The capital markets regulator will consider a proposal to allow an individual foreign investor to hold as much as 15% in a local stock exchange in its 12 March board meeting, according to two people familiar with the agenda.
Existing rules bar a foreign investor from owning more than 5% now.
The Securities and Exchange Board of India (Sebi) meeting will also discuss reforms suggested for the alternative investment funds industry and ways to strengthen rules governing the commodity markets, they said.
In addition, as is customary, the board will also discuss any budget announcements pertaining to the capital markets, said the first person cited above on the condition of anonymity as he is not authorized to speak to the media.

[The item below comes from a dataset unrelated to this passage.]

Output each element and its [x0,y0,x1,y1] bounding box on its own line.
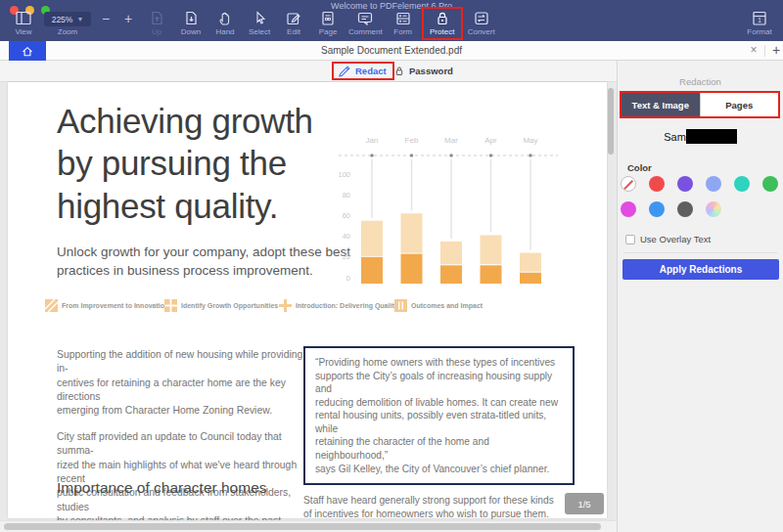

“The Sebi board will meet on 12 March and will issue a consultation paper based on the Narayana Murthy panel report, which had suggested a slew of reforms for the alternative funds industry,” said the second person cited above.

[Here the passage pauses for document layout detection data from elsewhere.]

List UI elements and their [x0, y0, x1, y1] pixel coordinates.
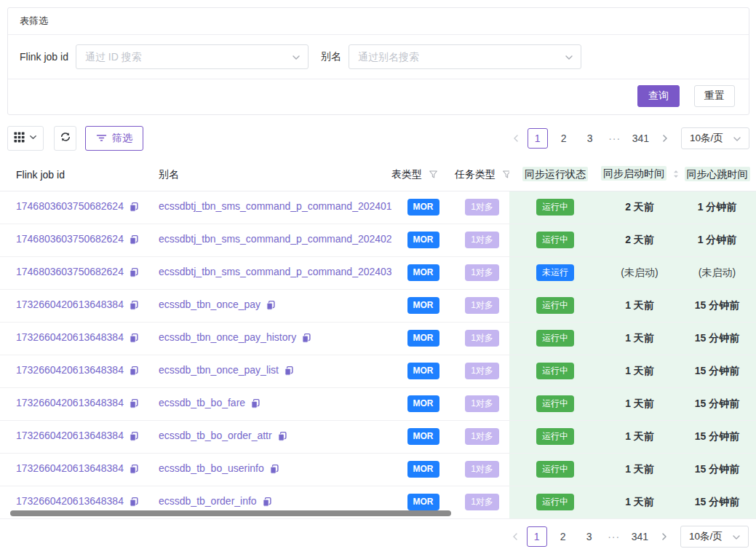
top-pagination: 1 2 3 ··· 341 10条/页 — [510, 127, 749, 149]
copy-icon[interactable] — [266, 301, 276, 312]
table-type-badge: MOR — [407, 428, 439, 444]
alias-cell: ecssdb_tb_bo_order_attr — [159, 420, 391, 453]
job-id-link[interactable]: 1732660420613648384 — [16, 430, 124, 441]
sync-status-badge: 运行中 — [536, 461, 574, 477]
alias-cell: ecssdb_tbn_once_pay_history — [159, 322, 391, 355]
alias-link[interactable]: ecssdb_tb_order_info — [159, 495, 257, 507]
page-button-1[interactable]: 1 — [528, 128, 548, 149]
copy-icon[interactable] — [129, 202, 139, 214]
flink-job-id-input[interactable] — [76, 45, 308, 68]
sync-status-cell: 运行中 — [509, 355, 601, 387]
chevron-down-icon — [732, 134, 742, 146]
copy-icon[interactable] — [129, 432, 139, 443]
page-button-3[interactable]: 3 — [580, 128, 600, 149]
table-row: 1732660420613648384ecssdb_tb_bo_order_at… — [0, 420, 756, 453]
chevron-down-icon — [28, 132, 38, 145]
column-header-sync-heartbeat-time: 同步心跳时间 — [678, 159, 756, 191]
copy-icon[interactable] — [129, 333, 139, 345]
job-id-link[interactable]: 1746803603750682624 — [16, 200, 124, 212]
copy-icon[interactable] — [129, 301, 139, 312]
job-id-link[interactable]: 1732660420613648384 — [16, 397, 124, 408]
task-type-badge: 1对多 — [465, 395, 499, 411]
next-page-button[interactable] — [659, 133, 671, 143]
alias-link[interactable]: ecssdbtj_tbn_sms_command_p_command_20240… — [159, 200, 391, 212]
table-type-badge: MOR — [407, 461, 439, 477]
page-ellipsis[interactable]: ··· — [605, 531, 623, 542]
prev-page-button[interactable] — [509, 532, 521, 542]
job-id-link[interactable]: 1746803603750682624 — [16, 266, 124, 277]
alias-input[interactable] — [349, 45, 581, 68]
job-id-link[interactable]: 1732660420613648384 — [16, 364, 124, 376]
chevron-down-icon — [564, 52, 574, 66]
copy-icon[interactable] — [129, 465, 139, 476]
copy-icon[interactable] — [129, 366, 139, 378]
page-button-1[interactable]: 1 — [527, 526, 547, 547]
task-type-cell: 1对多 — [455, 322, 509, 355]
table-type-cell: MOR — [391, 387, 455, 420]
page-button-last[interactable]: 341 — [629, 128, 652, 149]
copy-icon[interactable] — [129, 235, 139, 247]
job-id-link[interactable]: 1732660420613648384 — [16, 331, 124, 343]
task-type-badge: 1对多 — [465, 330, 499, 346]
horizontal-scrollbar-thumb[interactable] — [10, 510, 451, 516]
copy-icon[interactable] — [129, 399, 139, 411]
sync-status-badge: 运行中 — [536, 428, 574, 444]
table-type-badge: MOR — [407, 363, 439, 379]
task-type-badge: 1对多 — [465, 297, 499, 313]
copy-icon[interactable] — [250, 399, 260, 411]
query-button[interactable]: 查询 — [637, 85, 680, 107]
copy-icon[interactable] — [269, 465, 279, 476]
page-size-select[interactable]: 10条/页 — [681, 127, 749, 149]
table-type-cell: MOR — [391, 322, 455, 355]
sync-status-cell: 运行中 — [509, 224, 601, 256]
prev-page-button[interactable] — [510, 133, 522, 143]
column-header-task-type: 任务类型 — [455, 159, 509, 191]
job-id-link[interactable]: 1732660420613648384 — [16, 495, 124, 507]
job-id-link[interactable]: 1732660420613648384 — [16, 462, 124, 474]
page-ellipsis[interactable]: ··· — [606, 133, 624, 144]
alias-cell: ecssdbtj_tbn_sms_command_p_command_20240… — [159, 224, 391, 256]
reset-button[interactable]: 重置 — [694, 85, 735, 107]
table-type-badge: MOR — [407, 232, 439, 248]
task-type-cell: 1对多 — [455, 420, 509, 453]
copy-icon[interactable] — [277, 432, 287, 443]
copy-icon[interactable] — [301, 333, 311, 345]
copy-icon[interactable] — [284, 366, 294, 378]
flink-job-id-select[interactable] — [76, 44, 309, 69]
page-button-2[interactable]: 2 — [554, 128, 574, 149]
alias-select[interactable] — [349, 44, 581, 69]
table-toolbar: 筛选 1 2 3 ··· 341 10条/页 — [7, 126, 749, 151]
page-size-select[interactable]: 10条/页 — [680, 526, 749, 548]
alias-link[interactable]: ecssdb_tb_bo_order_attr — [159, 430, 272, 441]
table-type-badge: MOR — [407, 199, 439, 215]
alias-link[interactable]: ecssdbtj_tbn_sms_command_p_command_20240… — [159, 233, 391, 245]
filter-button[interactable]: 筛选 — [85, 126, 143, 151]
alias-link[interactable]: ecssdbtj_tbn_sms_command_p_command_20240… — [159, 266, 391, 277]
job-id-cell: 1732660420613648384 — [0, 289, 159, 322]
filter-funnel-icon[interactable] — [429, 170, 438, 181]
flink-job-id-label: Flink job id — [20, 51, 68, 63]
alias-link[interactable]: ecssdb_tbn_once_pay_history — [159, 331, 296, 343]
alias-link[interactable]: ecssdb_tb_bo_userinfo — [159, 462, 264, 474]
job-id-link[interactable]: 1746803603750682624 — [16, 233, 124, 245]
page-button-2[interactable]: 2 — [553, 526, 573, 547]
page-button-3[interactable]: 3 — [579, 526, 600, 547]
copy-icon[interactable] — [262, 497, 272, 509]
alias-link[interactable]: ecssdb_tbn_once_pay — [159, 299, 260, 310]
next-page-button[interactable] — [658, 532, 670, 542]
copy-icon[interactable] — [129, 268, 139, 280]
start-time-cell: 2 天前 — [601, 191, 678, 224]
job-id-link[interactable]: 1732660420613648384 — [16, 299, 124, 310]
refresh-button[interactable] — [54, 126, 76, 151]
alias-link[interactable]: ecssdb_tbn_once_pay_list — [159, 364, 279, 376]
refresh-icon — [60, 131, 71, 146]
bottom-pagination: 1 2 3 ··· 341 10条/页 — [509, 526, 749, 548]
table-row: 1746803603750682624ecssdbtj_tbn_sms_comm… — [0, 224, 756, 256]
alias-cell: ecssdb_tbn_once_pay_list — [159, 355, 391, 387]
column-settings-button[interactable] — [7, 126, 44, 151]
copy-icon[interactable] — [129, 497, 139, 509]
table-type-cell: MOR — [391, 420, 455, 453]
page-button-last[interactable]: 341 — [629, 526, 651, 547]
alias-link[interactable]: ecssdb_tb_bo_fare — [159, 397, 245, 408]
start-time-cell: 1 天前 — [601, 355, 678, 387]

“Additionally, the proposal to allow a single foreign investor to hold up to 15% in a stock exchange will also be considered,” the person added.
An email sent to Sebi on Thursday did not elicit a response.
Sebi had set up an advisory panel headed by Infosys founder N.R. Narayana Murthy to suggest changes in existing rules to facilitate capital-raising by alternative investment funds (AIFs) and boost entrepreneurship.
The panel, in a report submitted in January, had suggested that Sebi change its eligibility norms for investors to put money in AIFs.
The current norms require a person to invest at least Rs.1 crore in an AIF. The rules also say that any individual with a total annual income of at least Rs.50 lakh should be allowed to put money in AIFs.
According to market experts who deal with AIFs, Sebi may consider easing some of these restrictions.
“Sebi would not be in a position to implement the tax suggestions that are part of the panel report on its own. Certain suggestions pertaining to sub-categorization of Category III AIFs and clarifications on investible limits could be implemented by Sebi,” said Tejesh Chitlangi, Partner, IC Legal.
AIFs collect funds from high-net-worth investors to invest primarily in unlisted securities and start-ups to promote entrepreneurship.
AIF managers raised capital commitments worth Rs.20,457.45 crore from affluent Indian investors till the end of December, compared to Rs.11,186.36 crore in the previous year.
The more contentious issue up for discussion is an increase in the foreign shareholding in stock exchanges.
As per the current Stock Exchange and Clearing Corporation (SECC) regulations, an individual foreign investor can hold up to 5% in a stock exchange.
On 5 December 2015, The Economic Times reported that the finance ministry had asked Sebi for its opinion on allowing an individual foreign investor to hold up to 15% in exchanges. In a subsequent report on 31 December, the newspaper reported that Sebi was of the view that there are no regulatory issues in allowing this increase in shareholding.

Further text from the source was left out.